I am fully aware that the Majority Leader has various parliamentary options at his disposal to move this legislation forward. It is his right to attempt to invoke cloture.
But I regret that decision, and I hope that my colleagues will join me in stopping this legislation.
Mr. President, why do I feel so strongly about this matter?
For the last six years, our largest telecommunications companies have been spying on their own American customers.
Secretly and without a warrant, they delivered to the federal government the private, domestic communications records of millions of Americans—records this administration has compiled into a database of enormous scale and scope.
That decision betrayed millions of customers' trust. It was unwarranted—literally.
But was it illegal?
That, Mr. President, I don't know. And if this bill passes in its current form, we will never know. The president's favored corporations will be immune.
Their arguments will never be heard in a court of law. The details of their actions will stay hidden. The truth behind this unprecedented domestic spying will never see light. And the book on our government's actions will be closed, and sealed, and locked, and handed over to the safe-keeping of those few whom George Bush trusts to keep a secret.

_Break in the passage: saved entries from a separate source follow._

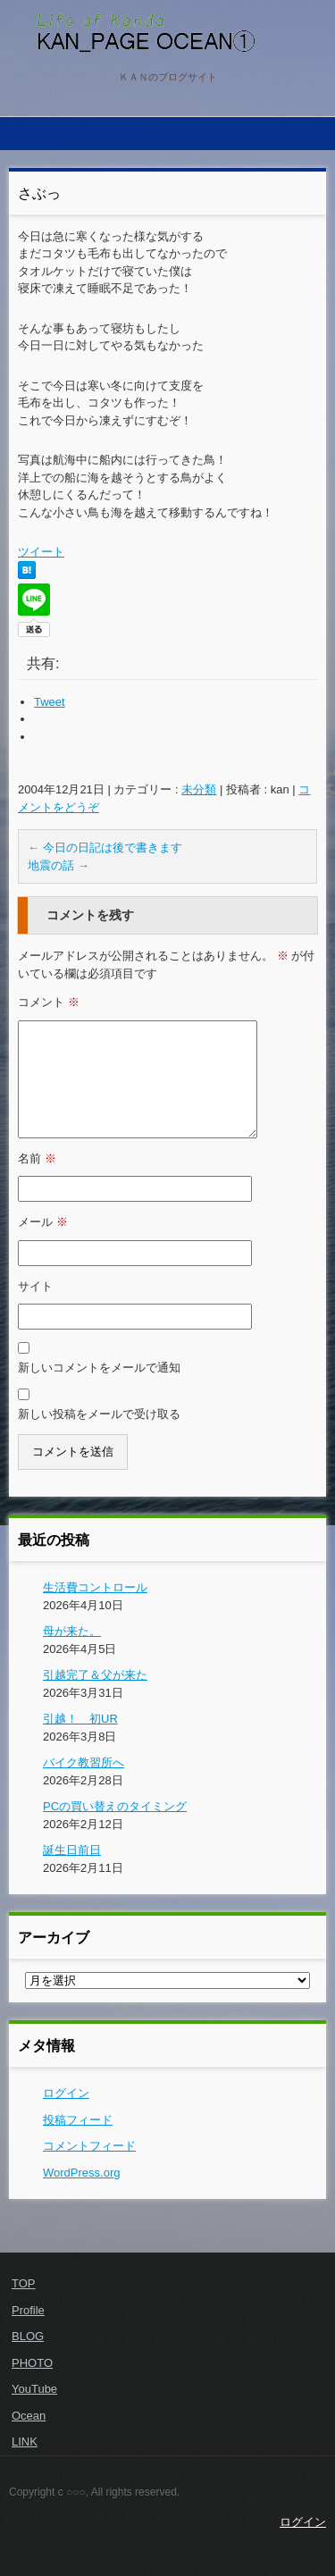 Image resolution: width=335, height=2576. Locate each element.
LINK (25, 2441)
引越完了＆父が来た (95, 1675)
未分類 (198, 789)
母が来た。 (72, 1631)
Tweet (49, 702)
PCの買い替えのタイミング (115, 1806)
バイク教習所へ (83, 1762)
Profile (28, 2310)
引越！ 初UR (80, 1718)
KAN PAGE (78, 68)
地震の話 (58, 865)
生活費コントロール (95, 1587)
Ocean (29, 2415)
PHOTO (32, 2363)
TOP (24, 2283)
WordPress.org (81, 2172)
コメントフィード (89, 2145)
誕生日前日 (72, 1850)
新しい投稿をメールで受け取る (99, 1414)
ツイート (41, 551)
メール (43, 1222)
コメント (49, 1002)
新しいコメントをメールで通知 (99, 1367)
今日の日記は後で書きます (105, 847)
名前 (37, 1158)
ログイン (66, 2093)
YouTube (34, 2389)
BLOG (28, 2336)
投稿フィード (78, 2120)
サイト (35, 1286) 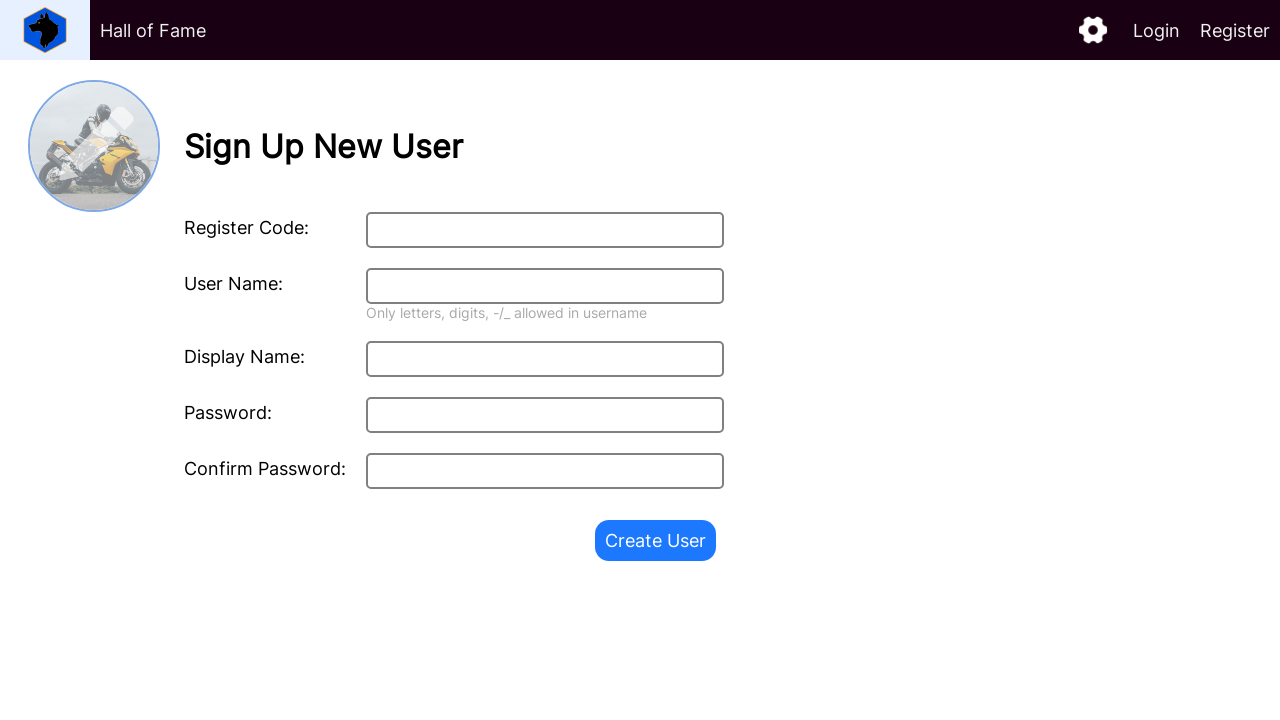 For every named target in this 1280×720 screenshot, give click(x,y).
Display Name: (244, 356)
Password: (228, 412)
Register (1235, 30)
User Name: (233, 283)
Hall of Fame (153, 30)
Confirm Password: (265, 468)
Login (1156, 30)
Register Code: (246, 227)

Why does Chris Dodd have to do this while we have a Democratic majority in the Senate? It is because our current Majority Leader, Harry Reid is caving and/or helping George Bush to allow retroactive immunity to the telecom companies that illegally wiretapped millions of Americans. Senator Reid could have introduced the Judiciary Bill and avoided this travesty but claims to be afraid of not reaching a super-majority of 60 votes and an eventual veto from the President.

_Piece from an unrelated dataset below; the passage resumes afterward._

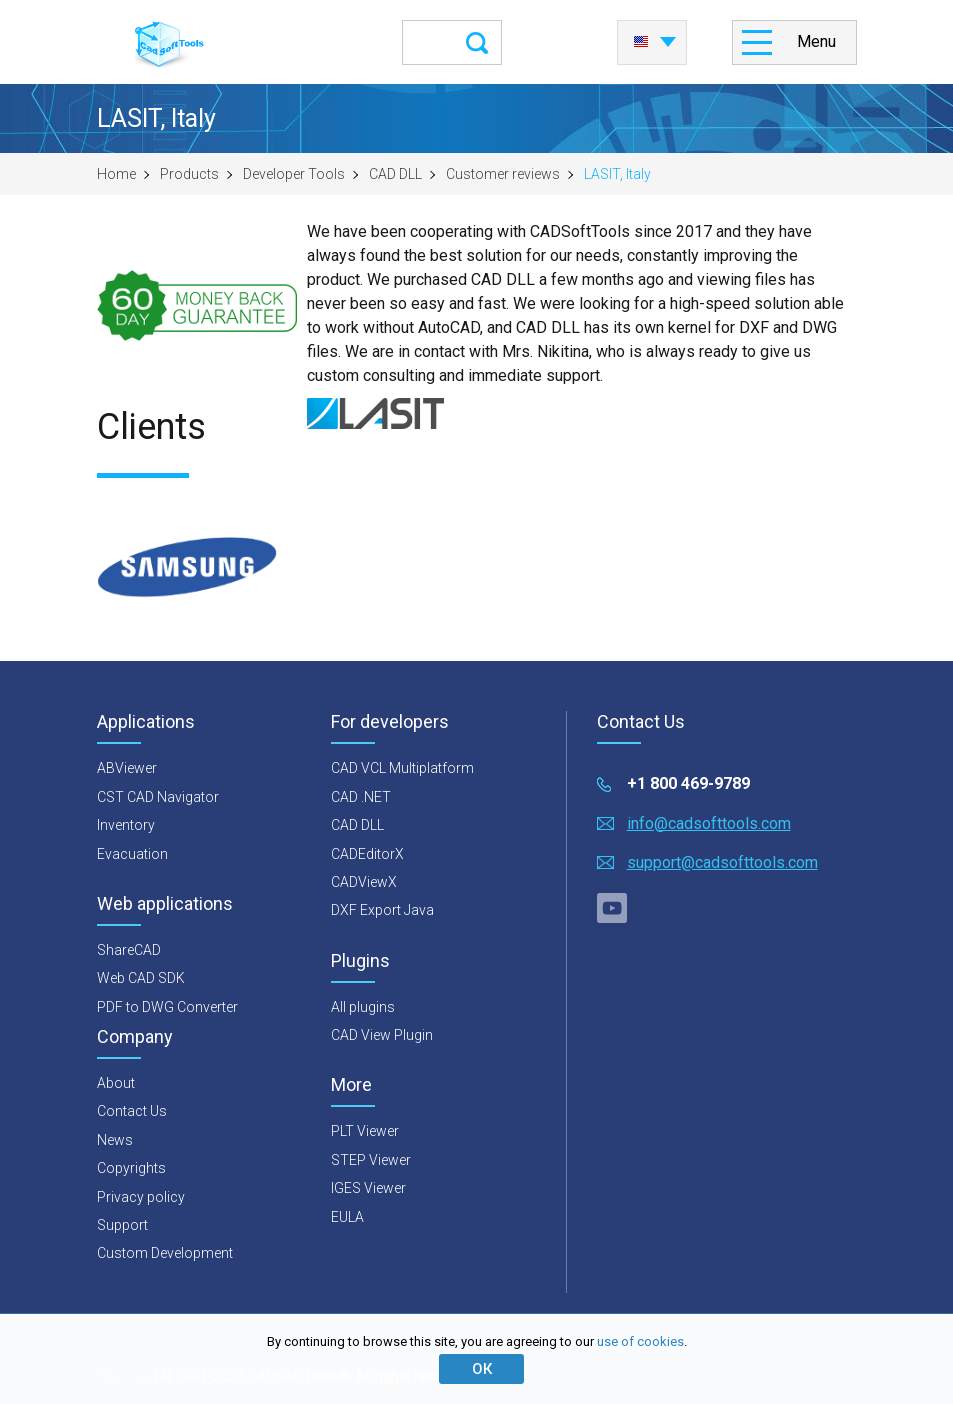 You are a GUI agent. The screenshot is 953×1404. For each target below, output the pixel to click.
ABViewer (127, 768)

Reid claims retroactive immunity is inevitable, but Dodd demands to stand up to the President anyway. Dodd wants to protect the Constitution regardless of George Bush's tyranny, but Reid would rather the Senate become a permanent rubberstamp to the President, essentially destroying our democracy and the system of checks and balances that has made America that great country that it had become. Now our system is in great danger, and Reid is facilitating it.
Now the netroots is clamoring for Dodd to become Majority Leader in the 111th Congress, it is a change that we so direly need.
This is all happening now, live on C-SPAN 2.